- **Task directions**:
Would you return the data exactly as given, except for its pictures?

- **Data block**:
-=-=-=-=-
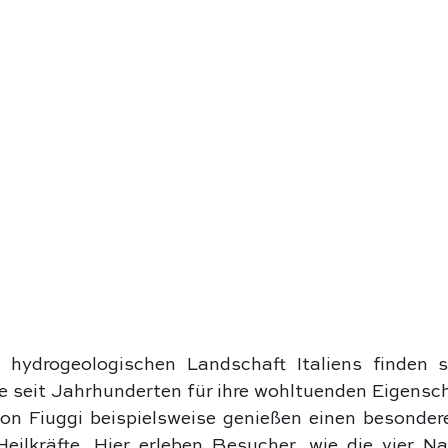
 hydrogeologischen Landschaft Italiens finden si
e seit Jahrhunderten für ihre wohltuenden Eigensch
on Fiuggi beispielsweise genießen einen besonderen
Heilkräfte. Hier erleben Besucher, wie die vier Na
-=-=-=-=-
- **Solution to the exercise**:
 hydrogeologischen Landschaft Italiens finden si
e seit Jahrhunderten für ihre wohltuenden Eigensch
on Fiuggi beispielsweise genießen einen besonderen
Heilkräfte. Hier erleben Besucher, wie die vier Na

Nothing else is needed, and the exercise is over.